Content-Type: text/plain; charset=us-ascii
Mime-Version: 1.0 (Mac OS X Mail 9.3 \(3124\))
Subject: Re: RHEL7 hang (and probably mainline) while copying big files because of subrequests merging(?)
From: Weston Andros Adamson <dros@monkey.org>
In-Reply-To: <CACVxJT9y5FDvrUD64ZEHeOH9aFMbi_JNZghGw1XfRC71trJgsA@mail.gmail.com>
Date: Mon, 11 Jul 2016 11:44:27 -0400
Cc: Trond Myklebust <trondmy@primarydata.com>,
        linux-nfs list <linux-nfs@vger.kernel.org>,
        Anna Schumaker <anna.schumaker@netapp.com>
Message-Id: <61092E2E-B2FB-44B7-87AE-3B04DF28E8DA@monkey.org>
References: <CACVxJT8fYGqGbHz97xVR1fWtq3YEfQoN7180fEW-Q27UgD=3Ag@mail.gmail.com> <E70C1354-A1F7-47F3-A810-344BA5BE51AB@primarydata.com> <CACVxJT8GT-ppjdF9k4BB2fzKgWbW6zQyW1DdSTYWVRxhNWDCHA@mail.gmail.com> <34912FDB-DC5B-4287-8659-7D95CE848E48@monkey.org> <CACVxJT9y5FDvrUD64ZEHeOH9aFMbi_JNZghGw1XfRC71trJgsA@mail.gmail.com>
To: Alexey Dobriyan <adobriyan@gmail.com>
Sender: linux-nfs-owner@vger.kernel.org


> On Jul 11, 2016, at 10:15 AM, Alexey Dobriyan <adobriyan@gmail.com> wrote:
> 
> On Mon, Jul 11, 2016 at 4:52 PM, Weston Andros Adamson <dros@monkey.org> wrote:
>> 
>>> On Jul 11, 2016, at 9:47 AM, Alexey Dobriyan <adobriyan@gmail.com> wrote:
>>> 
>>> On Mon, Jul 11, 2016 at 4:28 PM, Trond Myklebust
>>> <trondmy@primarydata.com> wrote:
>>>> 
>>>>> On Jul 11, 2016, at 08:59, Alexey Dobriyan <adobriyan@gmail.com> wrote:
>>>>> 
>>>>> We have a customer who was able to reliably reproduce the following hang:
>>>>> (hang itself is rare but there are many machines, so it is not rare)
>>>>> 
>>>>> INFO: task ascp:66692 blocked for more than 120 seconds.
>>>> 
>>>> Why is this being reported here and not to Red Hat?
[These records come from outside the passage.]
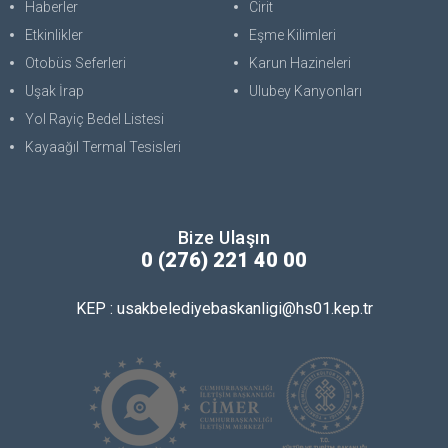
Haberler
Cirit
Etkinlikler
Eşme Kilimleri
Otobüs Seferleri
Karun Hazineleri
Uşak İrap
Ulubey Kanyonları
Yol Rayiç Bedel Listesi
Kayaağıl Termal Tesisleri
Bize Ulaşın
0 (276) 221 40 00
KEP : usakbelediyebaskanligi@hs01.kep.tr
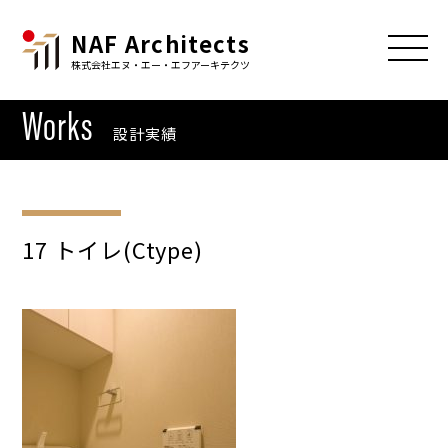
NAF Architects
株式会社エヌ・エー・エフアーキテクツ
Works
設計実績
17 トイレ(Ctype)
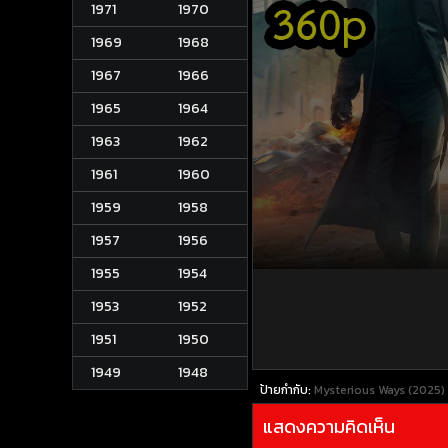
1971
1970
1969
1968
1967
1966
1965
1964
1963
1962
1961
1960
1959
1958
1957
1956
1955
1954
1953
1952
1951
1950
1949
1948
ป้ายกำกับ:
Mysterious Ways (2025) ม
แสดงความคิดเห็น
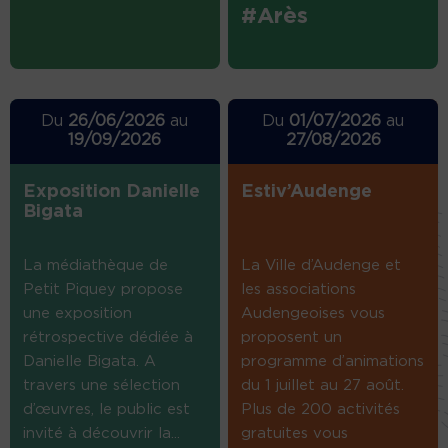
#Arès
Du
26/06/2026
au
Du
01/07/2026
au
19/09/2026
27/08/2026
Exposition Danielle
Estiv’Audenge
Bigata
La médiathèque de
La Ville d’Audenge et
Petit Piquey propose
les associations
une exposition
Audengeoises vous
rétrospective dédiée à
proposent un
Danielle Bigata. A
programme d’animations
travers une sélection
du 1 juillet au 27 août.
d’œuvres, le public est
Plus de 200 activités
invité à découvrir la...
gratuites vous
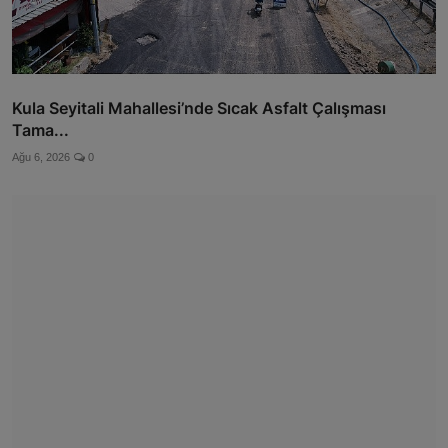
Kula Seyitali Mahallesi’nde Sıcak Asfalt Çalışması
Tama...
Ağu 6, 2026
0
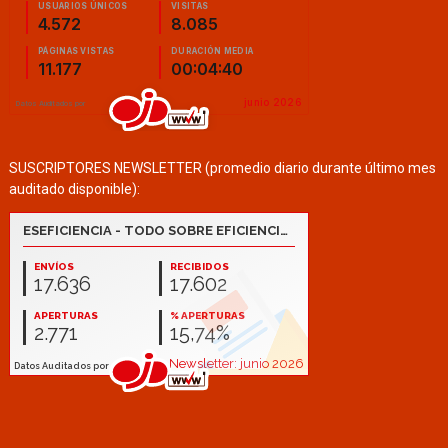
SUSCRIPTORES NEWSLETTER (promedio diario durante último mes
auditado disponible):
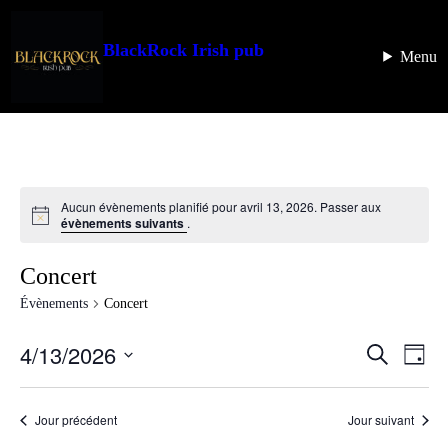
BlackRock Irish pub
Menu
Aucun évènements planifié pour avril 13, 2026. Passer aux
évènements suivants
.
Concert
Évènements
Concert
4/13/2026
Recherc
Navi
Recherche
Jour
de
et
Sélectionnez
vues
une
navigati
Évè
date.
Jour précédent
Jour suivant
de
Is the bug reproducible on the upstream kernel?
>>> 
>>> It is not a report per se, more heads up for other folks like CentOS
>>> and other rebuilders.
>>> I checked every NFS commit since 3.10, there seems to be nothing fixing it.
>>> As for testing mainline, I don't know, maybe we can arrange that.
>>> 
>>>  Alexey
>>> 
>> 
>> How have you checked every commit since 3.10 and not tested "mainline"?
>> 
>> I don't get how both can be true. Do you mean you manually inspected each
>> commit? I'm not sure the fix would be so obvious...
> 
> I've looked at commits. If the bug was fixed accidentally, then sorry
> for the noise.

I'm not saying it was fixed accidentally. The nfs client is a complex system and
bugs like this may manifest themselves in many different ways. I don't see how you
can just browse the commits to see if something like this was fixed. The commit message
could be something as simple as "handle error better" or "fix off-by-one calculation" --
how would you know that's the fix to your issue or not? 

A few data points that would be helpful:
 - is this reproducible on upstream kernels
 - more info on the workload- is it buffered IO? direct IO? What sizes are the writes?
 - is this reproducible with tcp transport instead of UDP? I ask this because the
   vast majority of testing of the nfs client is TCP, as there is really no reason
   to use UDP... Probably not the issue, but may be worth checking out.

-dros